• _WORK REQUIRED_:
Every line of the listing should be retyped exactly, but none of the pictures should be.
● ● ● ●
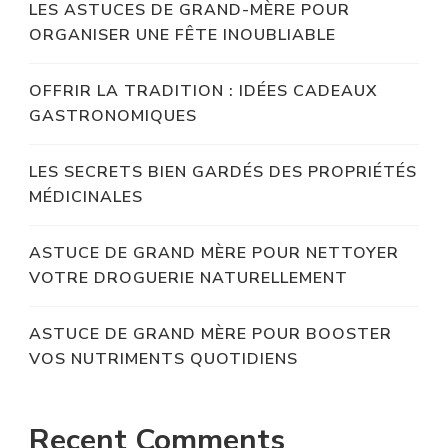
LES ASTUCES DE GRAND-MÈRE POUR
ORGANISER UNE FÊTE INOUBLIABLE
OFFRIR LA TRADITION : IDÉES CADEAUX
GASTRONOMIQUES
LES SECRETS BIEN GARDÉS DES PROPRIÉTÉS
MÉDICINALES
ASTUCE DE GRAND MÈRE POUR NETTOYER
VOTRE DROGUERIE NATURELLEMENT
ASTUCE DE GRAND MÈRE POUR BOOSTER
VOS NUTRIMENTS QUOTIDIENS
Recent Comments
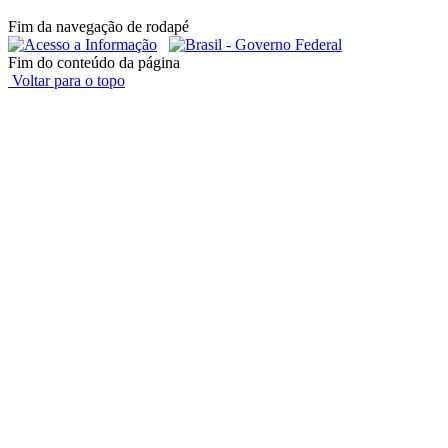
Fim da navegação de rodapé
Fim do conteúdo da página
Voltar para o topo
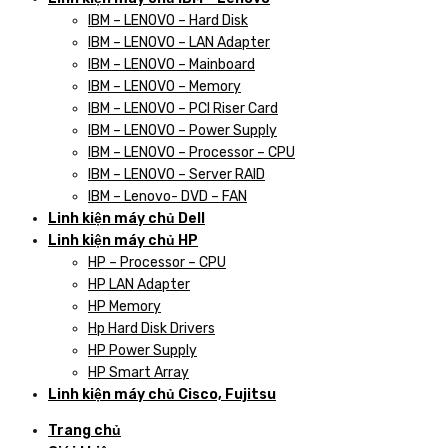
IBM – LENOVO – Hard Disk
IBM – LENOVO – LAN Adapter
IBM – LENOVO – Mainboard
IBM – LENOVO – Memory
IBM – LENOVO – PCI Riser Card
IBM – LENOVO – Power Supply
IBM – LENOVO – Processor – CPU
IBM – LENOVO – Server RAID
IBM – Lenovo- DVD – FAN
Linh kiện máy chủ Dell
Linh kiện máy chủ HP
HP – Processor – CPU
HP LAN Adapter
HP Memory
Hp Hard Disk Drivers
HP Power Supply
HP Smart Array
Linh kiện máy chủ Cisco, Fujitsu
Trang chủ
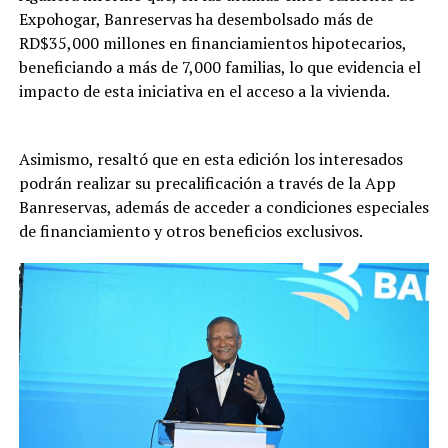
Expohogar, Banreservas ha desembolsado más de
RD$35,000 millones en financiamientos hipotecarios,
beneficiando a más de 7,000 familias, lo que evidencia el
impacto de esta iniciativa en el acceso a la vivienda.
Asimismo, resaltó que en esta edición los interesados
podrán realizar su precalificación a través de la App
Banreservas, además de acceder a condiciones especiales
de financiamiento y otros beneficios exclusivos.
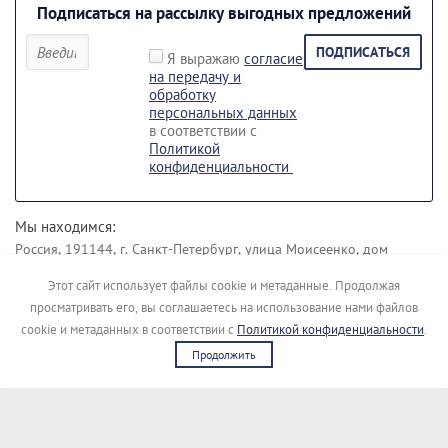
Подписаться на рассылку выгодных предложений
ПОДПИСАТЬСЯ
Я выражаю
согласие
на передачу и
обработку
персональных данных
в соответствии с
Политикой
конфиденциальности
Мы находимся:
Россия, 191144, г. Санкт-Петербург, улица Моисеенко, дом
43 лит. Б.
Этот сайт использует файлы cookie и метаданные. Продолжая
Наши контакты:
просматривать его, вы соглашаетесь на использование нами файлов
+7 (812) 495-45-19
+7 (911) 148-04-00
cookie и метаданных в соответствии с
Политикой конфиденциальности
.
Продолжить
Copyright © [kupimigalku]
Сайт создан в:
megagroup.ru
Политика конфиденциальности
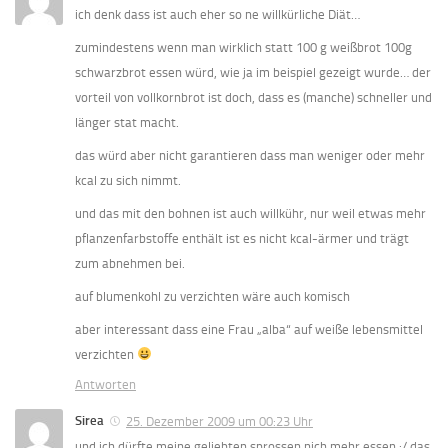
ich denk dass ist auch eher so ne willkürliche Diät…
zumindestens wenn man wirklich statt 100 g weißbrot 100g
schwarzbrot essen würd, wie ja im beispiel gezeigt wurde… der
vorteil von vollkornbrot ist doch, dass es (manche) schneller und
länger stat macht.
das würd aber nicht garantieren dass man weniger oder mehr
kcal zu sich nimmt.
und das mit den bohnen ist auch willkühr, nur weil etwas mehr
pflanzenfarbstoffe enthält ist es nicht kcal-ärmer und trägt
zum abnehmen bei.
auf blumenkohl zu verzichten wäre auch komisch
aber interessant dass eine Frau „alba“ auf weiße lebensmittel
verzichten
Antworten
Sirea
25. Dezember 2009 um 00:23 Uhr
und ich dürfte meine geliebten sprossen nich mehr essen :/ das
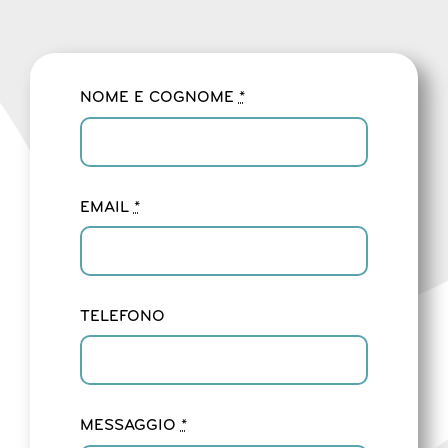
NOME E COGNOME
*
EMAIL
*
TELEFONO
MESSAGGIO
*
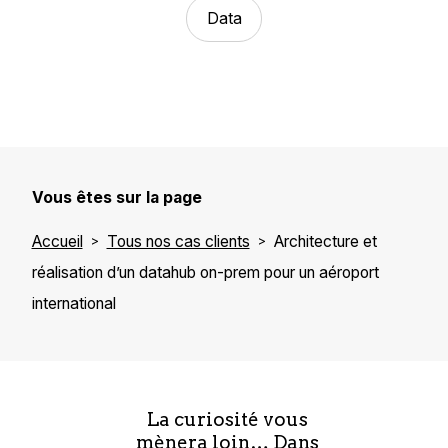
Data
Vous êtes sur la page
Accueil
Tous nos cas clients
Architecture et
réalisation d’un datahub on-prem pour un aéroport
international
La curiosité vous
mènera loin… Dans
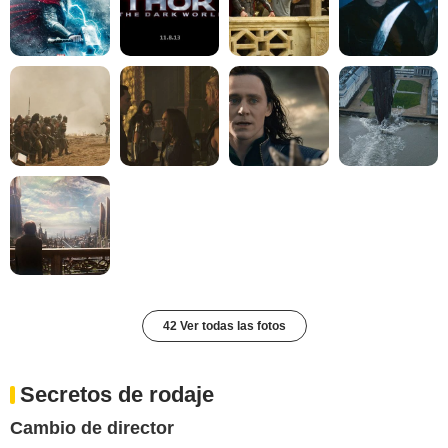
42 Ver todas las fotos
Secretos de rodaje
Cambio de director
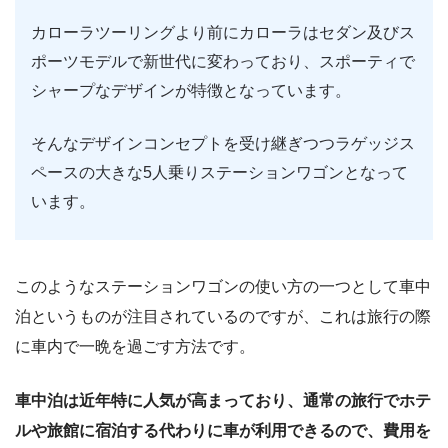
カローラツーリングより前にカローラはセダン及びス
ポーツモデルで新世代に変わっており、スポーティで
シャープなデザインが特徴となっています。
そんなデザインコンセプトを受け継ぎつつラゲッジス
ペースの大きな5人乗りステーションワゴンとなって
います。
このようなステーションワゴンの使い方の一つとして車中
泊というものが注目されているのですが、これは旅行の際
に車内で一晩を過ごす方法です。
車中泊は近年特に人気が高まっており、通常の旅行でホテ
ルや旅館に宿泊する代わりに車が利用できるので、費用を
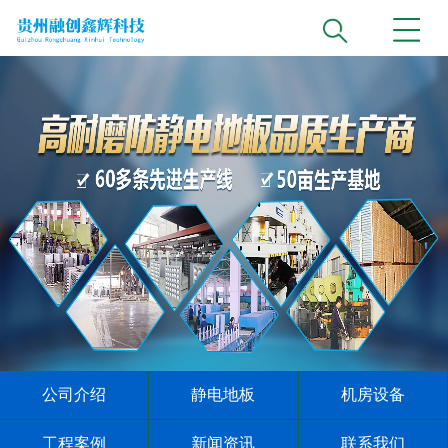
公司介绍
静电地板
机房设备
工程案例
新闻资讯
联系我们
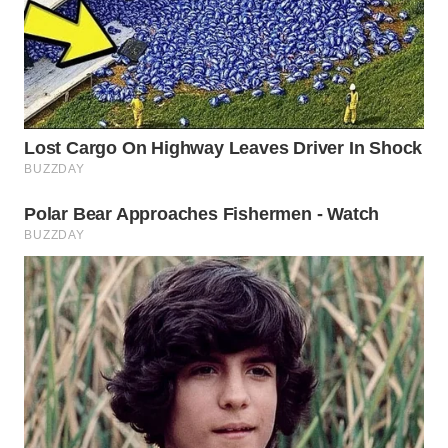
WN
SUMEDANG
WN
CIANJUR
WN
KEPULAUAN
SERIBU
WN
TANGERANG
WN
BINJAI
WN
CIREBON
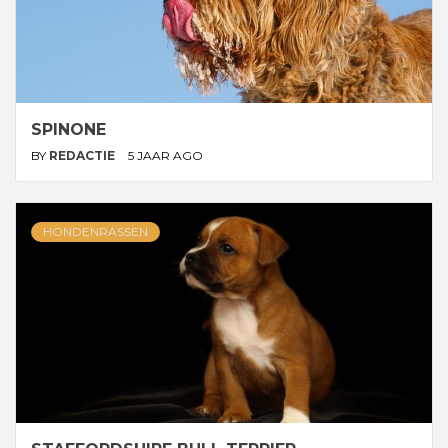
SPINONE
BY
REDACTIE
5 JAAR AGO
HONDENRASSEN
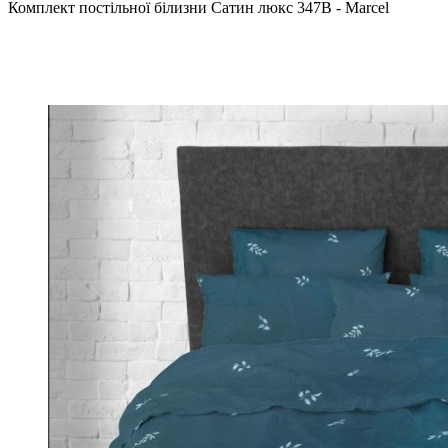
Комплект постільної білизни Сатин люкс 347B - Marcel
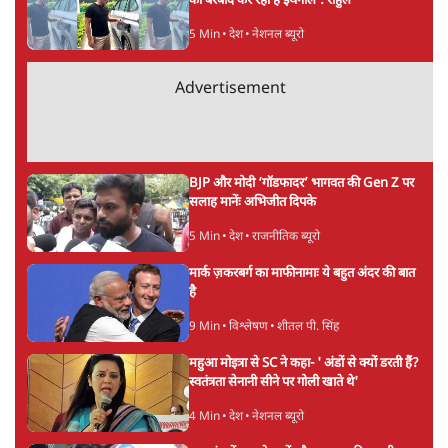
ताजा खबरें
होर्मुज समझौते के करीब पहुँचे ईरान-ओमान, लेकिन
स्ट्रेट को खोलने के लिए तेहरान ने रखी कड़ी शर्तें
8 Min
•
दुनिया
BJP-RSS की वजह से राहुल के प्रयागराज
'Chhatron Ki Goonj' कार्यक्रम में उमड़ी युवाओं
की भारी भीड़
1 Min
•
विश्लेषण
UPI नागरिकों के लिए रहेगा मुफ्त, बड़े व्यापारियों पर
लग सकता है मामूली चार्ज: केंद्र
9 Min
•
अर्थतंत्र
Advertisement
● ● ● ●
• _TASK RESULT_:
LES ASTUCES DE GRAND-MÈRE POUR
ORGANISER UNE FÊTE INOUBLIABLE
OFFRIR LA TRADITION : IDÉES CADEAUX
GASTRONOMIQUES
LES SECRETS BIEN GARDÉS DES PROPRIÉTÉS
MÉDICINALES
ASTUCE DE GRAND MÈRE POUR NETTOYER
VOTRE DROGUERIE NATURELLEMENT
ASTUCE DE GRAND MÈRE POUR BOOSTER
VOS NUTRIMENTS QUOTIDIENS
Recent Comments
Fim da navegação de rodapé
Fim do conteúdo da página
Voltar para o topo
IBM – LENOVO – Hard Disk
IBM – LENOVO – LAN Adapter
IBM – LENOVO – Mainboard
IBM – LENOVO – Memory
IBM – LENOVO – PCI Riser Card
IBM – LENOVO – Power Supply
IBM – LENOVO – Processor – CPU
IBM – LENOVO – Server RAID
IBM – Lenovo- DVD – FAN
Linh kiện máy chủ Dell
Linh kiện máy chủ HP
HP – Processor – CPU
HP LAN Adapter
HP Memory
Hp Hard Disk Drivers
HP Power Supply
HP Smart Array
Linh kiện máy chủ Cisco, Fujitsu
Trang chủ
Expohogar, Banreservas ha desembolsado más de
RD$35,000 millones en financiamientos hipotecarios,
beneficiando a más de 7,000 familias, lo que evidencia el
impacto de esta iniciativa en el acceso a la vivienda.
Asimismo, resaltó que en esta edición los interesados
podrán realizar su precalificación a través de la App
Banreservas, además de acceder a condiciones especiales
de financiamiento y otros beneficios exclusivos.
Подписаться на рассылку выгодных предложений
ПОДПИСАТЬСЯ
Я выражаю
согласие
на передачу и
обработку
персональных данных
в соответствии с
Политикой
конфиденциальности
Мы находимся:
Россия, 191144, г. Санкт-Петербург, улица Моисеенко, дом
43 лит. Б.
Этот сайт использует файлы cookie и метаданные. Продолжая
Наши контакты:
просматривать его, вы соглашаетесь на использование нами файлов
+7 (812) 495-45-19
+7 (911) 148-04-00
cookie и метаданных в соответствии с
Политикой конфиденциальности
.
Продолжить
Copyright © [kupimigalku]
Сайт создан в:
megagroup.ru
Политика конфиденциальности
ich denk dass ist auch eher so ne willkürliche Diät…
zumindestens wenn man wirklich statt 100 g weißbrot 100g
schwarzbrot essen würd, wie ja im beispiel gezeigt wurde… der
vorteil von vollkornbrot ist doch, dass es (manche) schneller und
länger stat macht.
das würd aber nicht garantieren dass man weniger oder mehr
kcal zu sich nimmt.
und das mit den bohnen ist auch willkühr, nur weil etwas mehr
pflanzenfarbstoffe enthält ist es nicht kcal-ärmer und trägt
zum abnehmen bei.
auf blumenkohl zu verzichten wäre auch komisch
aber interessant dass eine Frau „alba“ auf weiße lebensmittel
verzichten
Antworten
Sirea
25. Dezember 2009 um 00:23 Uhr
und ich dürfte meine geliebten sprossen nich mehr essen :/ das
NOME E COGNOME
*
EMAIL
*
TELEFONO
MESSAGGIO
*
Data
Vous êtes sur la page
Accueil
Tous nos cas clients
Architecture et
réalisation d’un datahub on-prem pour un aéroport
international
La curiosité vous
mènera loin… Dans
42 Ver todas las fotos
Secretos de rodaje
Cambio de director
カローラツーリングより前にカローラはセダン及びス
ポーツモデルで新世代に変わっており、スポーティで
シャープなデザインが特徴となっています。
そんなデザインコンセプトを受け継ぎつつラゲッジス
ペースの大きな5人乗りステーションワゴンとなって
います。
このようなステーションワゴンの使い方の一つとして車中
泊というものが注目されているのですが、これは旅行の際
に車内で一晩を過ごす方法です。
車中泊は近年特に人気が高まっており、通常の旅行でホテ
ルや旅館に宿泊する代わりに車が利用できるので、費用を
公司介绍
静电地板
机房设备
工程案例
新闻资讯
联系我们
WN
SUMEDANG
WN
CIANJUR
WN
KEPULAUAN
SERIBU
WN
TANGERANG
WN
BINJAI
WN
CIREBON
SPINONE
BY
REDACTIE
5 JAAR AGO
HONDENRASSEN
Комплект постільної білизни Сатин люкс 347B - Marcel
ताजा खबरें
होर्मुज समझौते के करीब पहुँचे ईरान-ओमान, लेकिन
स्ट्रेट को खोलने के लिए तेहरान ने रखी कड़ी शर्तें
8 Min
•
दुनिया
BJP-RSS की वजह से राहुल के प्रयागराज
'Chhatron Ki Goonj' कार्यक्रम में उमड़ी युवाओं
की भारी भीड़
1 Min
•
विश्लेषण
UPI नागरिकों के लिए रहेगा मुफ्त, बड़े व्यापारियों पर
लग सकता है मामूली चार्ज: केंद्र
9 Min
•
अर्थतंत्र
Advertisement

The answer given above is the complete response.